On arrive vers midi à Livingston, ville de 8000 habitants qui sommeille un peu à l' embouchure du Rio Dulce. Ville typique de la côte caraïbe de tous ces pays d'Amérique Centrale, un peu oubliée par le pouvoir central qui regarde plutôt côté pacifique, multi-ethnique aussi. Les amérindiens côtoient les mayas dont la gent féminine a gardé et porte le costume traditionnel à savoir longue jupe et chemisier-caracot, et les Garifunas, issus d' anciens métissages entre les derniers indiens caraïbes et les esclaves ayant fui l' enfer des plantations ou ayant été déportés vers les îles honduriennes comme Roatan ou les côtes du Honduras et du Guatemala par les anglais quand leur présence devint inutile et encombrante. Livingston fut créée au début du 18ème siècle et connut une période d'abondance et de richesse en devenant le principal port guatémaltèque à exporter la richesse du pays, à savoir le café. Cette période est terminée et la ville vivote de la pêche et surtout du tourisme. Quelques jolis hôtels de style colonial et surtout une ambiance très caribe attirent des visiteurs toute l' année. On rajoutera au tableau un patrimoine architectural un peu délabré voire lépreux, beaucoup de petits restaurants Garifunas, une nourriture typée ( bananes plantain, riz coco, gâteaux coco ), des habitants souriants et aimables. Livingston est une agréable surprise, car la ville n' est pas considérée comme une destination touristique incontournable. Encore une erreur de jugement ! Car Livingston, c'est vraiment une autre facette du Guatemala. Elle mérite ses trois étoiles.
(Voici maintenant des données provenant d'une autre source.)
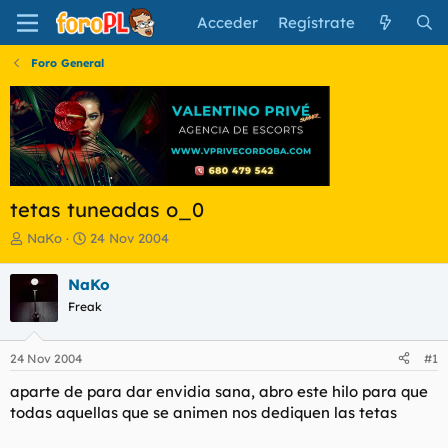
Acceder
Regístrate
Foro General
tetas tuneadas o_0
I
F
NaKo
24 Nov 2004
n
e
i
c
NaKo
c
h
Freak
i
a
a
d
d
e
24 Nov 2004
#1
o
i
r
n
aparte de para dar envidia sana, abro este hilo para que
d
i
todas aquellas que se animen nos dediquen las tetas
e
c
l
i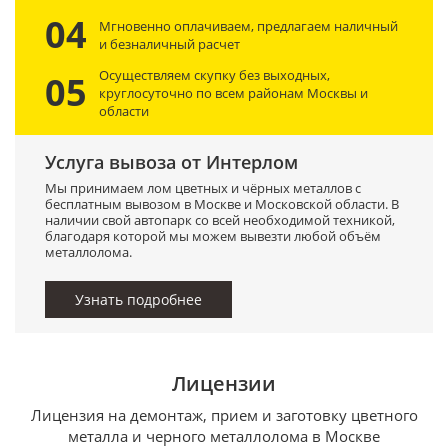
04
Мгновенно оплачиваем, предлагаем наличный
и безналичный расчет
Осуществляем скупку без выходных,
05
круглосуточно по всем районам Москвы и
области
Услуга вывоза от Интерлом
Мы принимаем лом цветных и чёрных металлов с
бесплатным вывозом в Москве и Московской области. В
наличии свой автопарк со всей необходимой техникой,
благодаря которой мы можем вывезти любой объём
металлолома.
Узнать подробнее
Лицензии
Лицензия на демонтаж, прием и заготовку цветного
металла и черного металлолома в Москве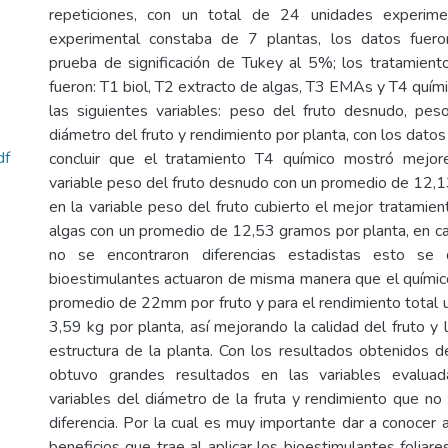
repeticiones, con un total de 24 unidades experime
experimental constaba de 7 plantas, los datos fuero
prueba de significación de Tukey al 5%; los tratamien
fueron: T1 biol, T2 extracto de algas, T3 EMAs y T4 quím
las siguientes variables: peso del fruto desnudo, peso
diámetro del fruto y rendimiento por planta, con los dat
df
concluir que el tratamiento T4 químico mostró mejor
variable peso del fruto desnudo con un promedio de 12,1
en la variable peso del fruto cubierto el mejor tratamie
algas con un promedio de 12,53 gramos por planta, en c
no se encontraron diferencias estadistas esto se
bioestimulantes actuaron de misma manera que el químic
promedio de 22mm por fruto y para el rendimiento total 
3,59 kg por planta, así mejorando la calidad del fruto y 
estructura de la planta. Con los resultados obtenidos de
obtuvo grandes resultados en las variables evalua
variables del diámetro de la fruta y rendimiento que no
diferencia. Por la cual es muy importante dar a conocer a
beneficios que trae al aplicar los bioestimulantes foliar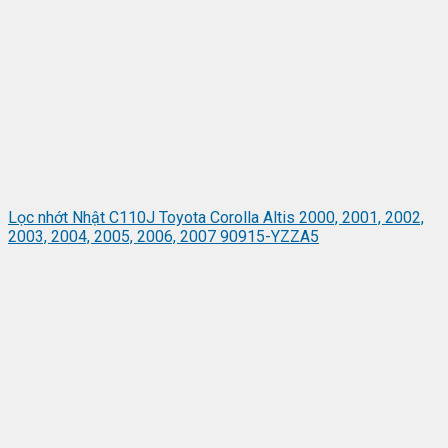
Lọc nhớt Nhật C110J Toyota Corolla Altis 2000, 2001, 2002,
2003, 2004, 2005, 2006, 2007 90915-YZZA5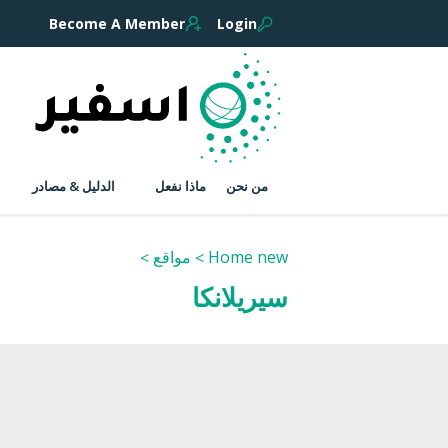
Become A Member
Login
من نحن
ماذا نفعل
الدليل & مصادر
Home new
مواقع
سيريلانكا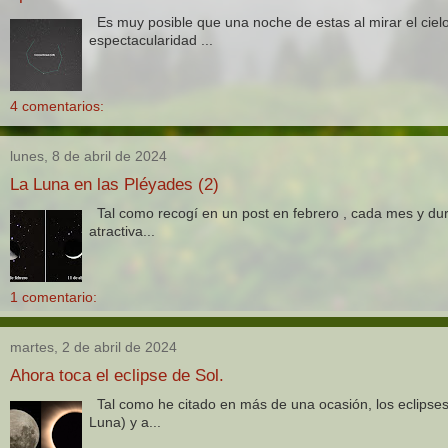
Es muy posible que una noche de estas al mirar el ciel
espectacularidad ...
4 comentarios:
lunes, 8 de abril de 2024
La Luna en las Pléyades (2)
Tal como recogí en un post en febrero , cada mes y dur
atractiva...
1 comentario:
martes, 2 de abril de 2024
Ahora toca el eclipse de Sol.
Tal como he citado en más de una ocasión, los eclipses
Luna) y a...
L'un des lavoirs publics municipaux









Au retour en lancha vers notre hôtel, nous allons nous arrêter déjeuner dans un restaurant de bord de fleuve, goûter la spécialité locale, à savoir une soupe de poissons et de petits crabes du fleuve agrémentée de crevettes d'estuaire, puis faire une seconde halte là où se trouvent des sources chaudes et soufrées en bord de fleuve. Nom de l' endroit : Agua Caliente. Bien nommé donc. Bref, nous avons beaucoup apprécié cette excursion tout à fait exceptionnelle par sa durée et les lieux parcourus et visités. Curieusement , la remontée du Rio Dulce est mal notée dans des guides du genre Petit Futé, on se demande pourquoi, seulement une étoile. Mauvaise appréciation car la balade vaut trois étoiles au moins uniquement pour le Rio Dulce en tant que tel. Le Rio Dulce et Livingston sont notre premier coup de coeur du voyage.

Nous arrivons à l' hôtel sous une pluie battante qui va durer une heure et se calmer rapidement. Climat typiquement tropical de ces régions avec une grosse averse en fin de journée. Tropical mais pas trop chaud. Et puis, heureuse surprise, pas de moustiques. Dans la nuit, une autre averse très violente, puis plus rien jusqu'au matin. On se réveille avec nuages et soleil, et chaleur revenue. La journée s'annonce prometteuse, elle le sera moins que prévu. Le ciel va se couvrir de nouveau mais sans qu'il pleuve comme sur la côte même.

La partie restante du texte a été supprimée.